Tam Thomas Yu Chow, Sivarajkumar Sonish, Kapoor Sumit, Stolyar Alisa V, Polanska Katelyn, McCarthy Karleigh R, Osterhoudt Hunter, Wu Xizhi, Visweswaran Shyam, Fu Sunyang, Mathur Piyush, Cacciamani Giovanni E, Sun Cong, Peng Yifan, Wang Yanshan
Department of Health Information Management, University of Pittsburgh, Pittsburgh, PA, USA.
Intelligent Systems Program, University of Pittsburgh, Pittsburgh, PA, USA.
NPJ Digit Med. 2024 Sep 28;7(1):258. doi: 10.1038/s41746-024-01258-7.
With generative artificial intelligence (GenAI), particularly large language models (LLMs), continuing to make inroads in healthcare, assessing LLMs with human evaluations is essential to assuring safety and effectiveness. This study reviews existing literature on human evaluation methodologies for LLMs in healthcare across various medical specialties and addresses factors such as evaluation dimensions, sample types and sizes, selection, and recruitment of evaluators, frameworks and metrics, evaluation process, and statistical analysis type. Our literature review of 142 studies shows gaps in reliability, generalizability, and applicability of current human evaluation practices. To overcome such significant obstacles to healthcare LLM developments and deployments, we propose QUEST, a comprehensive and practical framework for human evaluation of LLMs covering three phases of workflow: Planning, Implementation and Adjudication, and Scoring and Review. QUEST is designed with five proposed evaluation principles: Quality of Information, Understanding and Reasoning, Expression Style and Persona, Safety and Harm, and Trust and Confidence.

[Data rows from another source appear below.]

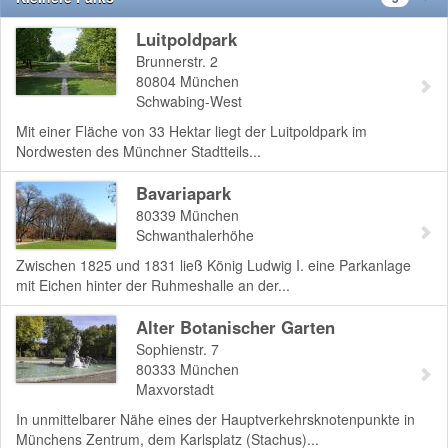
Luitpoldpark
Brunnerstr. 2
80804
München
Schwabing-West
Mit einer Fläche von 33 Hektar liegt der Luitpoldpark im
Nordwesten des Münchner Stadtteils...
Bavariapark
80339
München
Schwanthalerhöhe
Zwischen 1825 und 1831 ließ König Ludwig I. eine Parkanlage
mit Eichen hinter der Ruhmeshalle an der...
Alter Botanischer Garten
Sophienstr. 7
80333
München
Maxvorstadt
In unmittelbarer Nähe eines der Hauptverkehrsknotenpunkte in
Münchens Zentrum, dem Karlsplatz (Stachus)...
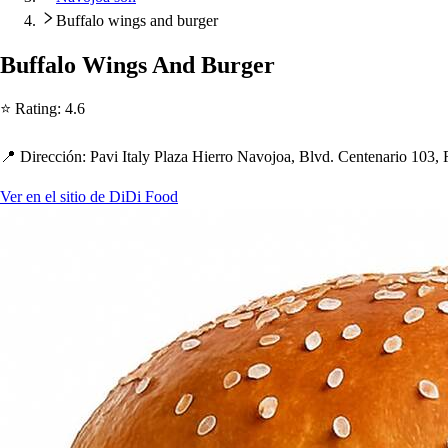
Buffalo wings and burger
Buffalo Wing
s
And Burger
⭐ Ra
t
ing
:
4.6
📍 Dirección
:
Pavi I
t
aly Plaza Hierro Navojoa, Blvd. Cen
t
enario 103,
Ver en el sitio de DiDi Food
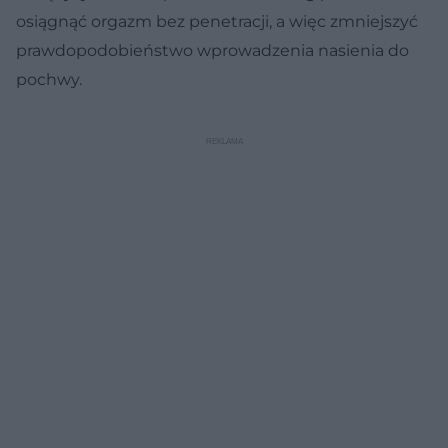
osiągnąć orgazm bez penetracji, a więc zmniejszyć
prawdopodobieństwo wprowadzenia nasienia do
pochwy.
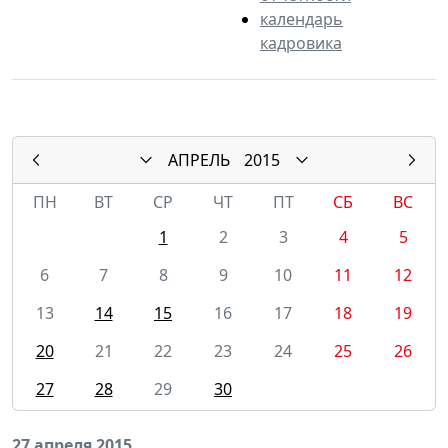
календарь
кадровика
АПРЕЛЬ
2015
ПН
ВТ
СР
ЧТ
ПТ
СБ
ВС
1
2
3
4
5
6
7
8
9
10
11
12
13
14
15
16
17
18
19
20
21
22
23
24
25
26
27
28
29
30
27 апреля 2015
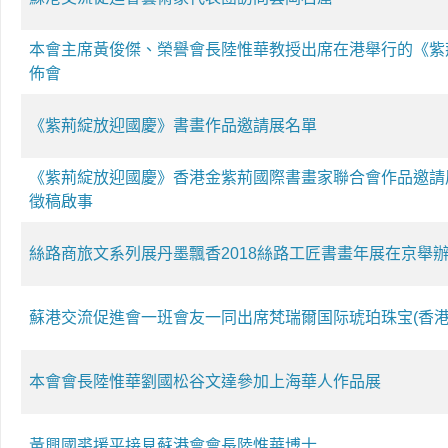
本會主席黃俊傑、榮譽會長陸惟華教授出席在港舉行的《紫
佈會
《紫荊綻放迎國慶》書畫作品邀請展名單
《紫荊綻放迎國慶》香港金紫荊國際書畫家聯合會作品邀請
徵稿啟事
絲路商旅文系列展丹墨飄香2018絲路工匠書畫年展在京舉
蘇港交流促進會一班會友一同出席梵瑞爾国际琥珀珠宝(香港
本會會長陸惟華劉國松谷文達參加上海華人作品展
黃興國裘援平接見蘇港會會長陸惟華博士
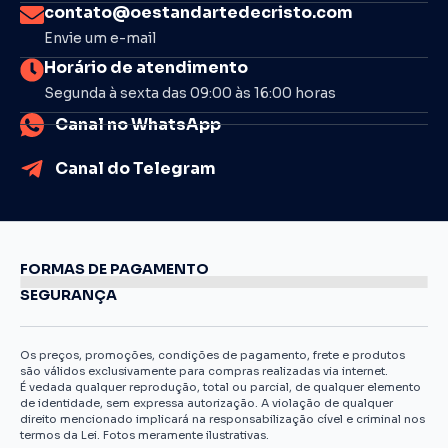
contato@oestandartedecristo.com
Envie um e-mail
Horário de atendimento
Segunda à sexta das 09:00 às 16:00 horas
Canal no WhatsApp
Canal do Telegram
FORMAS DE PAGAMENTO
SEGURANÇA
Os preços, promoções, condições de pagamento, frete e produtos
são válidos exclusivamente para compras realizadas via internet.
É vedada qualquer reprodução, total ou parcial, de qualquer elemento
de identidade, sem expressa autorização. A violação de qualquer
direito mencionado implicará na responsabilização cível e criminal nos
termos da Lei. Fotos meramente ilustrativas.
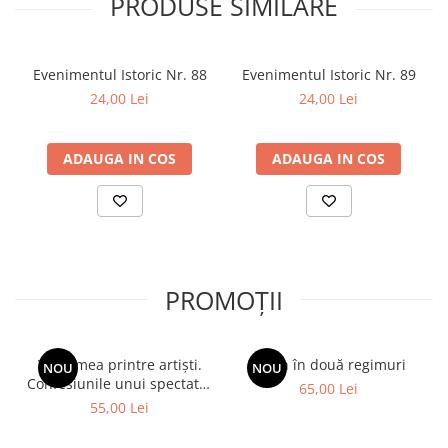
PRODUSE SIMILARE
Evenimentul Istoric Nr. 88
Evenimentul Istoric Nr. 89
24,00 Lei
24,00 Lei
ADAUGA IN COS
ADAUGA IN COS
PROMOȚII
Viața mea printre artiști.
Spion în două regimuri
NOU
NOU
Confesiunile unui spectator
65,00 Lei
fidel
55,00 Lei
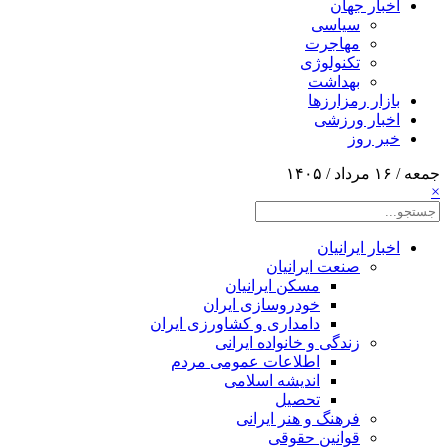
اخبار جهان
سیاسی
مهاجرت
تکنولوژی
بهداشت
بازار رمزارزها
اخبار ورزشی
خبر روز
جمعه / ۱۶ مرداد / ۱۴۰۵
×
اخبار ایرانیان
صنعت ایرانیان
مسکن ایرانیان
خودروسازی ایران
دامداری و کشاورزی ایران
زندگی و خانواده ایرانی
اطلاعات عمومی مردم
اندیشه اسلامی
تحصیل
فرهنگ و هنر ایرانی
قوانین حقوقی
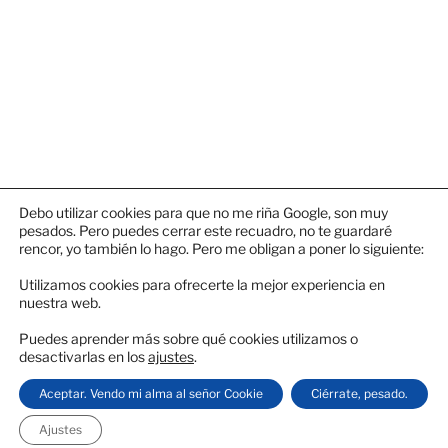
Debo utilizar cookies para que no me riña Google, son muy
¡SÍGUEME!
pesados. Pero puedes cerrar este recuadro, no te guardaré
Instagram
X
rencor, yo también lo hago. Pero me obligan a poner lo siguiente:
Utilizamos cookies para ofrecerte la mejor experiencia en
nuestra web.
Puedes aprender más sobre qué cookies utilizamos o
desactivarlas en los
ajustes
.
Aceptar. Vendo mi alma al señor Cookie
Ciérrate, pesado.
Política de privacidad
Funciona gracias a WordPress
Ajustes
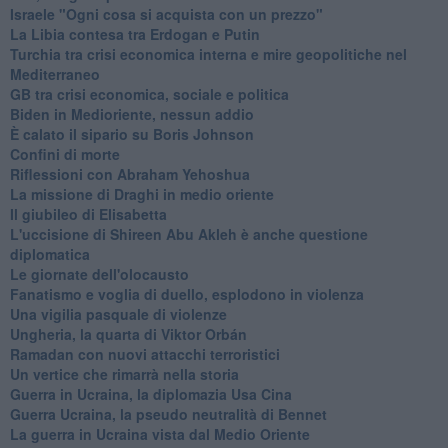
Israele "Ogni cosa si acquista con un prezzo"
La Libia contesa tra Erdogan e Putin
Turchia tra crisi economica interna e mire geopolitiche nel
Mediterraneo
GB tra crisi economica, sociale e politica
Biden in Medioriente, nessun addio
È calato il sipario su Boris Johnson
Confini di morte
Riflessioni con Abraham Yehoshua
La missione di Draghi in medio oriente
Il giubileo di Elisabetta
L'uccisione di Shireen Abu Akleh è anche questione
diplomatica
Le giornate dell'olocausto
Fanatismo e voglia di duello, esplodono in violenza
Una vigilia pasquale di violenze
Ungheria, la quarta di Viktor Orbán
Ramadan con nuovi attacchi terroristici
Un vertice che rimarrà nella storia
Guerra in Ucraina, la diplomazia Usa Cina
Guerra Ucraina, la pseudo neutralità di Bennet
La guerra in Ucraina vista dal Medio Oriente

随着生成式人工智能(GenAI),尤其是大语言模型(LLMs)在医疗保健领域的不断深入,通过人工评估来评估大语言模型对于确保安全性和有效性至关重要。本研究回顾了现有关于医疗保健领域中跨各种医学专业对大语言模型进行人工评估方法的文献,并探讨了评估维度、样本类型和规模、评估者的选择与招募、框架和指标、评估过程以及统计分析类型等因素。我们对142项研究的文献综述表明,当前人工评估实践在可靠性、普遍性和适用性方面存在差距。为了克服医疗保健大语言模型开发和部署中的此类重大障碍,我们提出了QUEST,这是一个全面且实用的大语言模型人工评估框架,涵盖工作流程的三个阶段:规划、实施与裁决,以及评分与审查。QUEST的设计遵循五条提出的评估原则:信息质量、理解与推理、表达风格与角色、安全与危害,以及信任与信心。